The question is then what to make of the President’s authority under Section 1182(f). After all, it must mean something. But it is a question with an easy answer. That section was enacted in 1952; thirteen years later, Congress qualified the President’s power by enacting the no-discrimination rule. It is commonsense statutory construction that the latter restriction on the earlier power should be given effect as the later-in-time enactment.
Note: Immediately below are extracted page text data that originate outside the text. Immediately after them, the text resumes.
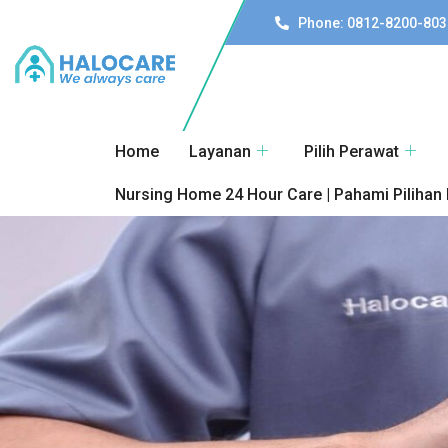
Phone: 0812-8200-803
Home
Layanan
Pilih Perawat
Nursing Home 24 Hour Care | Pahami Pilihan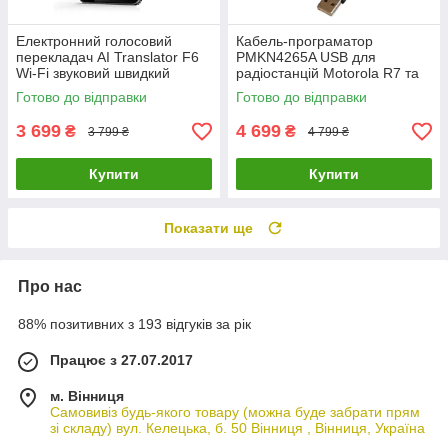
Електронний голосовий
Кабель-програматор
перекладач AI Translator F6
PMKN4265A USB для
Wi-Fi звуковий швидкий
радіостанцій Motorola R7 та
переклад (139 мов)
R7A (1 м) Чорний
Готово до відправки
Готово до відправки
3 699
4 699
₴
₴
3 799 ₴
4 799 ₴
Купити
Купити
Показати ще
Про нас
88% позитивних з 193 відгуків за рік
Працює з 27.07.2017
м. Вінниця
Самовивіз будь-якого товару (можна буде забрати прям
зі складу) вул. Келецька, б. 50 Вінниця , Вінниця, Україна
Moreover, the President’s authority to restrict entry is a very generally stated one, whereas the no-discrimination rule is very specific in what it prohibits—and in such a situation, the specific prohibition prevails over the general permission. (Generalia specialibus non derogant, as my old boss, Justice Scalia, would put it.) Just as important, what force would the no-discrimination rule have if the President could simply direct that it be essentially ignored? Good statutory construction does not leave any provision meaningless if it can be avoided. And so it is a far more sensible harmonization of the two sections to say “the President may suspend the entry of certain classes of aliens, except X, Y, and Z classes” than to say “no discrimination may happen on the basis of X, Y, or Z, unless the President wants to.”
If I may channel my inner Justice Kagan for a moment, allow me to close with a hypothetical designed to illustrate the commonsense textualism at work in the conclusions above. Imagine you are a parent, and you tell your daughter, “whenever you’re visiting my office, feel free to use the various equipment there to do your schoolwork as you see fit.” Then imagine that some time passes, and you also say (concerned about rising toner costs, maybe): “Taylor, unless I specifically tell you to, please don’t touch the photocopiers at my office.” Now, do you think your daughter has your permission to use the photocopiers? Surely not. Would you be persuaded if she asked someone else to “touch” the photocopier for her, to comply with the literal instruction while plainly contravening the fairest interpretation of your words? I bet you wouldn’t. And would you be convinced if she replied “but you told me I could use the equipment as I saw fit, Mom, and that’s a very broad delegation of authority, and actually doesn’t seem to contemplate any role for anyone’s judgment but mine?”
If your answer to that question is no, then good news. You understand precisely why this travel ban is illegal, and are a natural textualist, too.